Agenci CBA w Lublinie zatrzymali założycielkę i prezes polskiej fundacji działającej na Karaibach, biznesmena, prezes spółki prowadzącej działalność księgową oraz dwie inne osoby współdziałające z zatrzymanymi. Sprawa dotyczy m.in. prania pieniędzy.
To wielowątkowe śledztwo dotyczy m.in. prania pieniędzy w kwocie kilku mln zł - przyjmowania z zagranicy i z Polski m.in. na konta fundacji środków pieniężnych pochodzących z przestępstw celem ukrycia ich źródła.
Te pieniądze – ponad 4 mln zł - pochodziły m.in. z działań na szkodę jednej ze śląskich spółek, z niezasadnych wypłat na rzecz biznesmena. Inny wątek dotyczy powoływania się przez prezes fundacji na wpływy w Ministerstwie Spraw Zagranicznych i podjęcia się pośrednictwa w uzyskaniu zgody na wydanie wizy wjazdowej do Polski dla obywateli jednego z państw Bliskiego Wschodu w zamian za przekazanie pieniędzy na rzecz kierowanej przez nią fundacji. Kolejny wątek, wiążący się z tym pierwszym, to wystawianie przez fundację fikcyjnych faktur VAT na rzecz firmy biznesmena.
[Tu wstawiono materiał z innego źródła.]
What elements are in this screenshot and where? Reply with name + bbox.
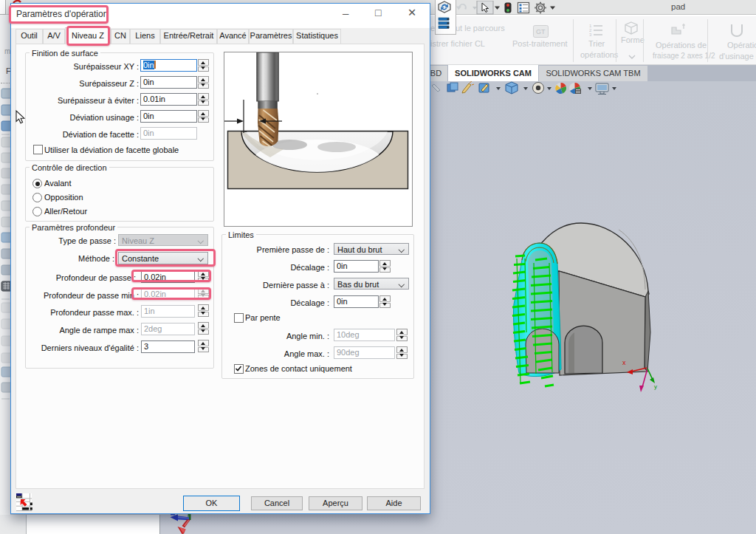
svg-text:GT: GT [536, 28, 546, 35]
svg-text:x: x [622, 359, 626, 366]
svg-text:3: 3 [589, 32, 592, 37]
svg-text:y: y [654, 383, 657, 390]
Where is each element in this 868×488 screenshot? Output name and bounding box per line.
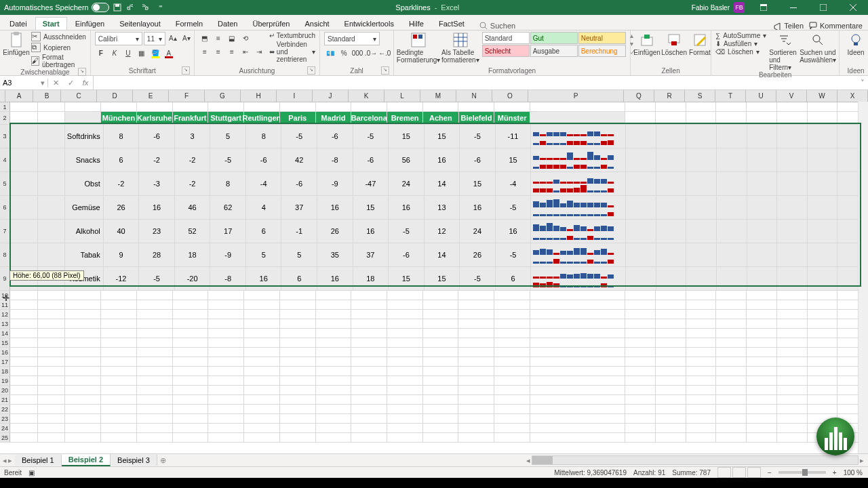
cell-E17[interactable] — [137, 357, 173, 366]
cell-J13[interactable] — [316, 319, 352, 328]
cell-B2[interactable] — [38, 112, 66, 124]
cell-Q24[interactable] — [625, 424, 656, 432]
cell-H3[interactable]: 8 — [246, 125, 282, 148]
cell-Q19[interactable] — [625, 376, 656, 385]
cell-D24[interactable] — [101, 424, 137, 432]
format-as-table-button[interactable]: Als Tabelleformatieren▾ — [441, 32, 479, 64]
cell-W14[interactable] — [808, 329, 838, 338]
cell-J1[interactable] — [316, 102, 352, 111]
cell-P16[interactable] — [530, 348, 625, 357]
cell-U15[interactable] — [747, 338, 777, 347]
cell-Q21[interactable] — [625, 395, 656, 404]
cell-Q22[interactable] — [625, 405, 656, 413]
font-name-dropdown[interactable]: Calibri▾ — [95, 32, 142, 45]
cell-P5[interactable] — [531, 172, 626, 195]
cell-K24[interactable] — [351, 424, 387, 432]
cell-O7[interactable]: 16 — [496, 220, 532, 243]
cell-K21[interactable] — [351, 395, 387, 404]
cell-R10[interactable] — [656, 291, 686, 300]
sort-filter-button[interactable]: Sortieren undFiltern▾ — [769, 32, 798, 71]
column-header-E[interactable]: E — [133, 90, 169, 102]
cell-F6[interactable]: 46 — [175, 196, 211, 219]
cell-J9[interactable]: 16 — [317, 267, 353, 290]
toggle-switch-icon[interactable] — [92, 3, 109, 12]
enter-formula-icon[interactable]: ✓ — [63, 76, 78, 89]
cell-Q13[interactable] — [625, 319, 656, 328]
cell-H11[interactable] — [244, 300, 280, 309]
cell-Q20[interactable] — [625, 386, 656, 394]
cell-I6[interactable]: 37 — [281, 196, 317, 219]
cell-R21[interactable] — [656, 395, 686, 404]
cell-G15[interactable] — [208, 338, 244, 347]
cell-A5[interactable] — [10, 172, 38, 195]
cell-M10[interactable] — [423, 291, 459, 300]
cell-K4[interactable]: -6 — [353, 148, 389, 171]
cell-T5[interactable] — [717, 172, 747, 195]
cell-K8[interactable]: 37 — [353, 243, 389, 266]
cell-W13[interactable] — [808, 319, 838, 328]
cell-P6[interactable] — [531, 196, 626, 219]
cell-H19[interactable] — [244, 376, 280, 385]
cell-D12[interactable] — [101, 310, 137, 319]
cell-M20[interactable] — [423, 386, 459, 394]
cell-R7[interactable] — [656, 220, 687, 243]
cell-I19[interactable] — [280, 376, 316, 385]
cell-E16[interactable] — [137, 348, 173, 357]
cell-W22[interactable] — [808, 405, 838, 413]
cell-H15[interactable] — [244, 338, 280, 347]
cell-L25[interactable] — [387, 433, 423, 442]
cell-M19[interactable] — [423, 376, 459, 385]
cell-L20[interactable] — [387, 386, 423, 394]
cell-C25[interactable] — [65, 433, 101, 442]
cell-M7[interactable]: 12 — [425, 220, 460, 243]
tab-ueberpruefen[interactable]: Überprüfen — [245, 18, 296, 30]
row-header-6[interactable]: 6 — [0, 196, 10, 219]
row-header-24[interactable]: 24 — [0, 424, 10, 432]
sheet-tab-1[interactable]: Beispiel 1 — [15, 455, 62, 466]
insert-function-icon[interactable]: fx — [78, 76, 93, 89]
cell-U18[interactable] — [747, 367, 777, 375]
cell-F4[interactable]: -2 — [175, 148, 211, 171]
cell-R6[interactable] — [656, 196, 687, 219]
cell-V2[interactable] — [777, 112, 808, 124]
column-header-P[interactable]: P — [528, 90, 624, 102]
paste-button[interactable]: Einfügen — [4, 32, 28, 56]
cell-M8[interactable]: 14 — [425, 243, 460, 266]
cell-T1[interactable] — [716, 102, 747, 111]
cell-T19[interactable] — [716, 376, 747, 385]
cell-P10[interactable] — [530, 291, 625, 300]
cell-U6[interactable] — [747, 196, 778, 219]
column-header-L[interactable]: L — [384, 90, 420, 102]
cell-A15[interactable] — [10, 338, 38, 347]
cell-C4[interactable]: Snacks — [65, 148, 104, 171]
cell-S20[interactable] — [686, 386, 717, 394]
cell-N3[interactable]: -5 — [460, 125, 496, 148]
sheet-nav-last-icon[interactable]: ▸ — [8, 456, 12, 465]
cell-K10[interactable] — [351, 291, 387, 300]
cell-F5[interactable]: -2 — [175, 172, 211, 195]
cell-P4[interactable] — [531, 148, 626, 171]
cell-B12[interactable] — [38, 310, 66, 319]
cell-Q12[interactable] — [625, 310, 656, 319]
cell-I12[interactable] — [280, 310, 316, 319]
cell-V8[interactable] — [777, 243, 808, 266]
row-header-18[interactable]: 18 — [0, 367, 10, 375]
increase-indent-icon[interactable]: ⇥ — [253, 45, 265, 58]
close-icon[interactable] — [838, 0, 868, 15]
cell-G7[interactable]: 17 — [210, 220, 246, 243]
cell-B24[interactable] — [38, 424, 66, 432]
cell-J5[interactable]: -9 — [317, 172, 353, 195]
cell-D21[interactable] — [101, 395, 137, 404]
cell-F2[interactable]: Frankfurt — [173, 112, 209, 124]
cell-M3[interactable]: 15 — [425, 125, 460, 148]
cell-V13[interactable] — [777, 319, 808, 328]
cell-T4[interactable] — [717, 148, 747, 171]
cell-B22[interactable] — [38, 405, 66, 413]
cell-T20[interactable] — [716, 386, 747, 394]
cell-H16[interactable] — [244, 348, 280, 357]
worksheet-grid[interactable]: ABCDEFGHIJKLMNOPQRSTUVWX 12MünchenKarlsr… — [0, 90, 868, 453]
cell-J23[interactable] — [316, 414, 352, 423]
cell-I20[interactable] — [280, 386, 316, 394]
cell-H5[interactable]: -4 — [246, 172, 282, 195]
cell-G8[interactable]: -9 — [210, 243, 246, 266]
Agenci CBA przeszukali mieszkania zatrzymanych, warszawską siedzibę fundacji, biura rachunkowe, siedziby firm powiązanych z zatrzymanymi celem ujawnienia i zabezpieczenia dowodów przestępstwa, a w szczególności telefonów, nośników pamięci, komputerów, faktur VAT, dokumentów dotyczących współpracy z fundacją - umów, faktur, zapisków, notatek, rozliczeń.
Zatrzymani usłyszą zarzuty w Prokuraturze Regionalnej w Warszawie. Śledztwo jest toku. CBA będzie analizować zgromadzony materiał dowodowy, a także ten zabezpieczony dziś. Niewykluczone kolejne zatrzymania i kolejne zarzuty.
Śledztwo CBA i prokuratury toczy się od blisko 2 lat, a sama przestępcza działalność datuje się od roku 2015.